PRISMA+ Colloquium

Jan. 24, 2018 at 1 p.m. in Lorentz-Raum 05-127, Staudingerweg 7

Prof. Dr. Tobias Hurth
Institut für Physik, THEP
hurth@uni-mainz.de

Balloon-borne hard X-ray polarimetry with PoGO+
Professor Mark Pearce (KTH Royal Institute of Technology, Stockholm)


Polarimetry has long been a routine method to probe sources within radio, optical and infra-red astronomy. The application to the X-ray regime has not evolved as rapidly and advances in the field are instead driven by spectroscopy, imaging and timing studies. Many astrophysical X-ray sources are dominated by non-thermal emission with radiation transferred in highly asymmetric systems. A measurement of the linear polarisation of the emitted radiation therefore constitutes a key observable and diagnostic for sources which cannot be spatially resolved.
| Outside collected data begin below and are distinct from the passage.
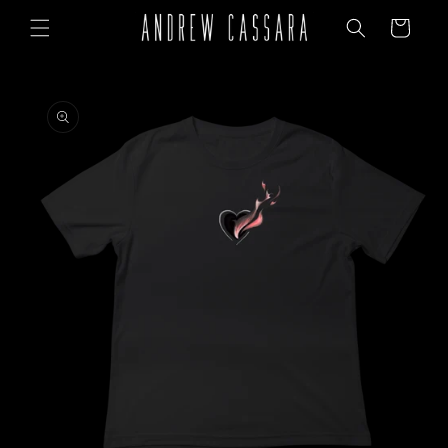
Skip to
Cart
content
Skip to
product
information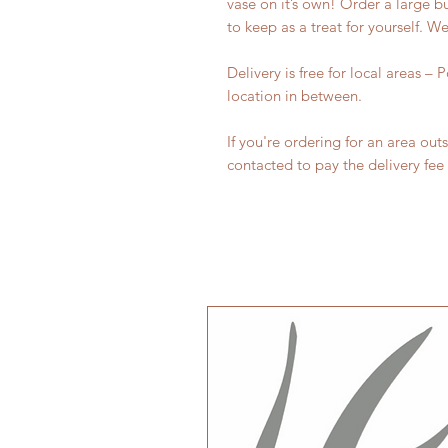
vase on it’s own! Order a large 
to keep as a treat for yourself. 
Delivery is free for local areas –
location in between.
If you're ordering for an area out
contacted to pay the delivery fee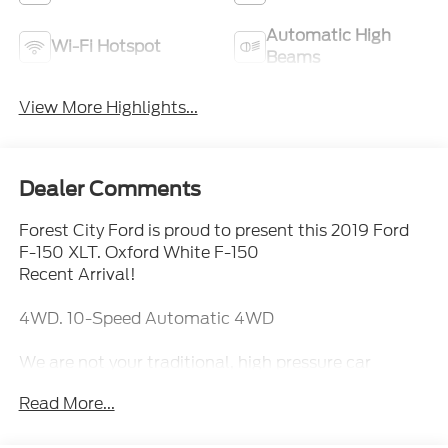
Automatic High
Wi-Fi Hotspot
Beams
View More Highlights...
Dealer Comments
Forest City Ford is proud to present this 2019 Ford
F-150 XLT. Oxford White F-150
Recent Arrival!
4WD. 10-Speed Automatic 4WD
We are not your traditional, high pressure car
dealership. Our sales staff is here to assist you in
Read More...
finding the right fit for your transportation needs. If
you are unable to find what you are looking for on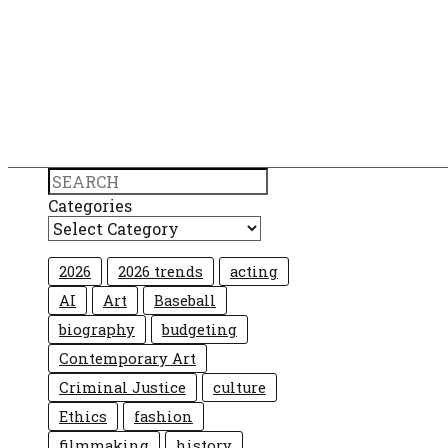
Search
Categories
2026
2026 trends
acting
AI
Art
Baseball
biography
budgeting
Contemporary Art
Criminal Justice
culture
Ethics
fashion
filmmaking
history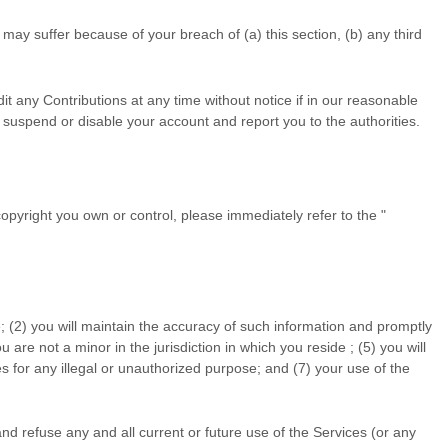
may suffer because of your breach of (a) this section, (b) any third
t any Contributions at any time without notice if in our reasonable
suspend or disable your account and report you to the authorities.
 copyright you own or control, please immediately refer to the
"
; (
2
) you will maintain the accuracy of such information and promptly
ou are not a minor in the jurisdiction in which you reside
; (
5
) you will
s for any illegal or
unauthorized
purpose; and (
7
) your use of the
nd refuse any and all current or future use of the Services (or any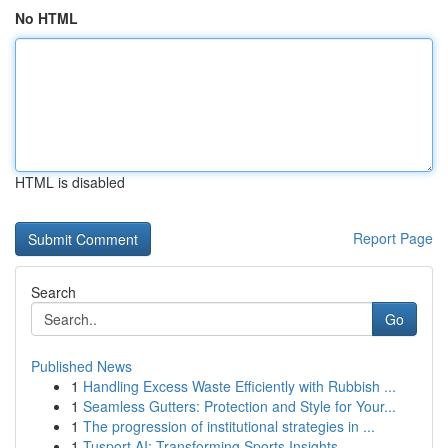
No HTML
HTML is disabled
Report Page
Search
Go
Published News
1
Handling Excess Waste Efficiently with Rubbish ...
1
Seamless Gutters: Protection and Style for Your...
1
The progression of institutional strategies in ...
1
Tusport AI: Transforming Sports Insights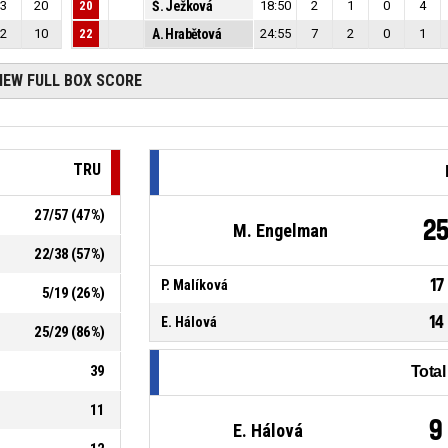
3
20
20
Š. Ježková
18:50
2
1
0
4
2
10
22
A. Hrabětová
24:55
7
2
0
1
IEW FULL BOX SCORE
TRU
27
/
57
(
47
%)
2
M. Engelman
22
/
38
(
57
%)
17
P. Malíková
5
/
19
(
26
%)
14
E. Hálová
25
/
29
(
86
%)
39
Tota
11
9
E. Hálová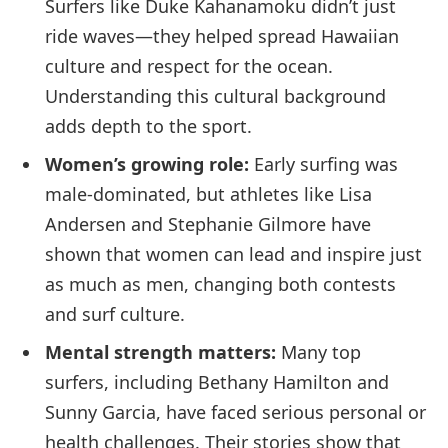
Surfers like Duke Kahanamoku didn’t just
ride waves—they helped spread Hawaiian
culture and respect for the ocean.
Understanding this cultural background
adds depth to the sport.
Women’s growing role:
Early surfing was
male-dominated, but athletes like Lisa
Andersen and Stephanie Gilmore have
shown that women can lead and inspire just
as much as men, changing both contests
and surf culture.
Mental strength matters:
Many top
surfers, including Bethany Hamilton and
Sunny Garcia, have faced serious personal or
health challenges. Their stories show that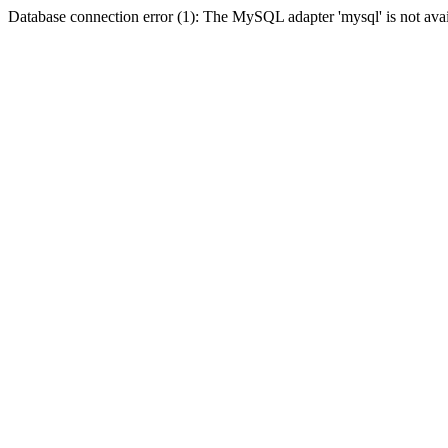
Database connection error (1): The MySQL adapter 'mysql' is not avai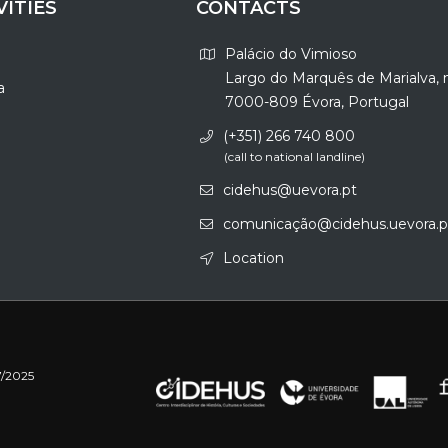
VITIES
CONTACTS
Palácio do Vimioso
Largo do Marquês de Marialva, 
a
7000-809 Évora, Portugal
(+351) 266 740 800
(call to national landline)
cidehus@uevora.pt
comunicação@cidehus.uevora.p
Location
7/2025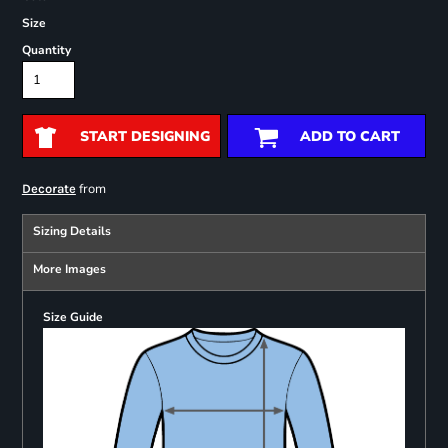
Size
Quantity
START DESIGNING
ADD TO CART
from
Decorate
Sizing Details
More Images
Size Guide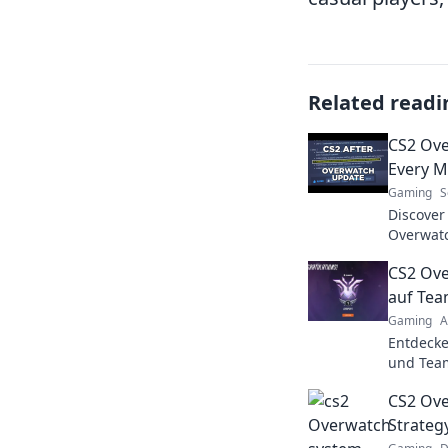
Related readi
CS2 Ov
Every M
Gaming
S
Discover
Overwatc
where ev
CS2 Ove
and domi
auf Team
Gaming
A
Entdecke
und Team
Strategi
CS2 Ov
gewinnen
Strate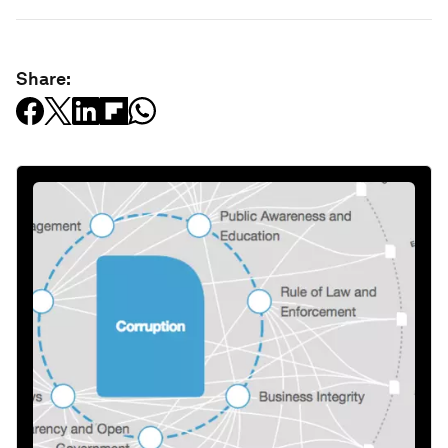
Share: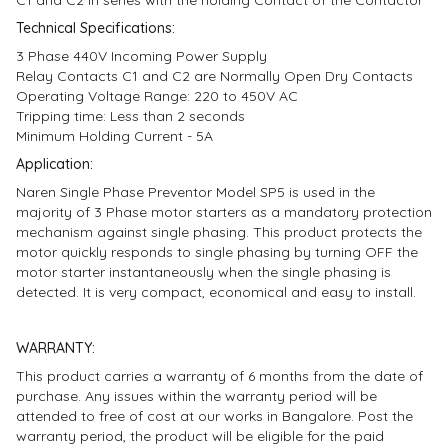
Technical Specifications:
3 Phase 440V Incoming Power Supply
Relay Contacts C1 and C2 are Normally Open Dry Contacts
Operating Voltage Range: 220 to 450V AC
Tripping time: Less than 2 seconds
Minimum Holding Current - 5A
Application:
Naren Single Phase Preventor Model SP5 is used in the
majority of 3 Phase motor starters as a mandatory protection
mechanism against single phasing. This product protects the
motor quickly responds to single phasing by turning OFF the
motor starter instantaneously when the single phasing is
detected. It is very compact, economical and easy to install.
WARRANTY:
This product carries a warranty of 6 months from the date of
purchase. Any issues within the warranty period will be
attended to free of cost at our works in Bangalore. Post the
warranty period, the product will be eligible for the paid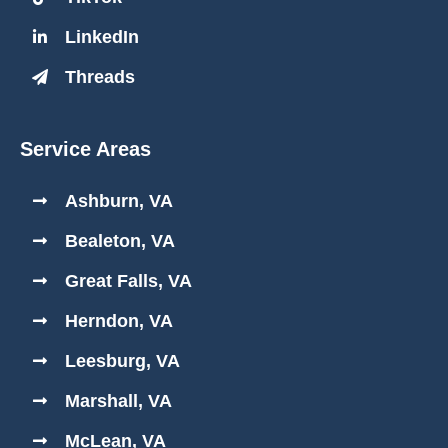
LinkedIn
Threads
Service Areas
Ashburn, VA
Bealeton, VA
Great Falls, VA
Herndon, VA
Leesburg, VA
Marshall, VA
McLean, VA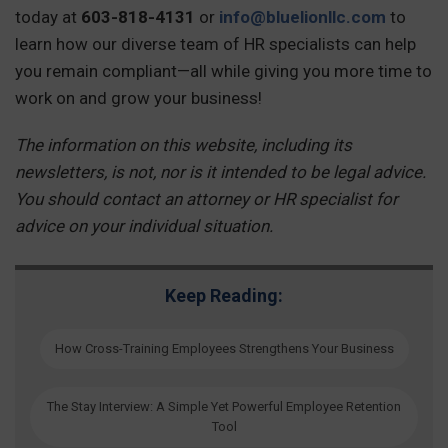
today at
603-818-4131
or
info@bluelionllc.com
to
learn how our diverse team of HR specialists can help
you remain compliant—all while giving you more time to
work on and grow your business!
The information on this website, including its
newsletters, is not, nor is it intended to be legal advice.
You should contact an attorney or HR specialist for
advice on your individual situation.
Keep Reading:
How Cross-Training Employees Strengthens Your Business
The Stay Interview: A Simple Yet Powerful Employee Retention
Tool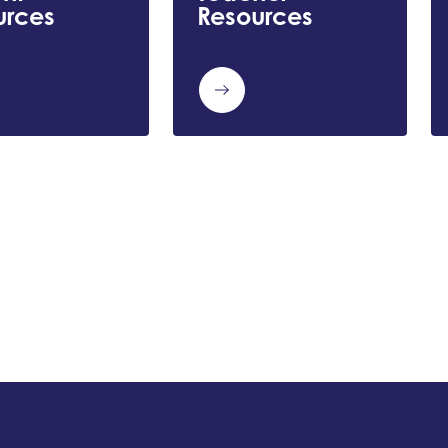
urces
Resources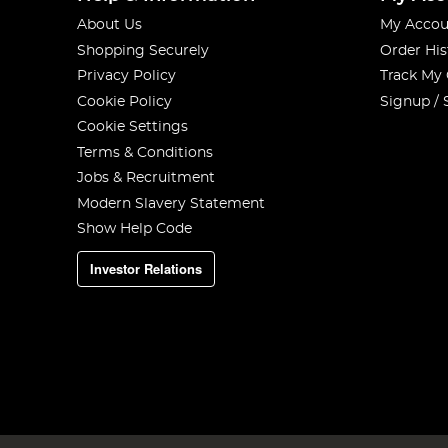
About Us
My Accou
Shopping Securely
Order His
Privacy Policy
Track My
Cookie Policy
Signup / 
Cookie Settings
Terms & Conditions
Jobs & Recruitment
Modern Slavery Statement
Show Help Code
Investor Relations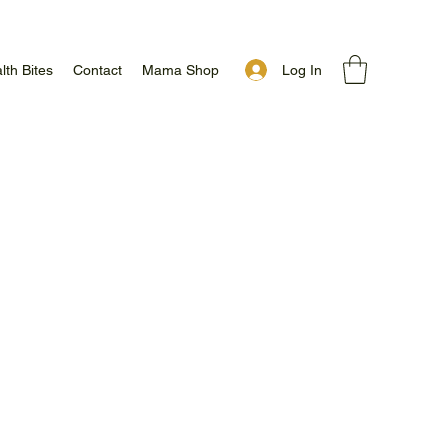
Log In
lth Bites
Contact
Mama Shop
PoGO+ is a balloon-borne hard X-ray polarimeter operating in the 20 - ~200 keV energy band. A one-week long flight was conducted during the Summer of 2016, launching from the Esrange Space Center, Sweden, and landing on Victoria Island, Canada. The design and polarimetric calibration of the PoGO+ instrument will be described and observational results on two bright X-ray sources, the Crab and Cygnus X-1, discussed.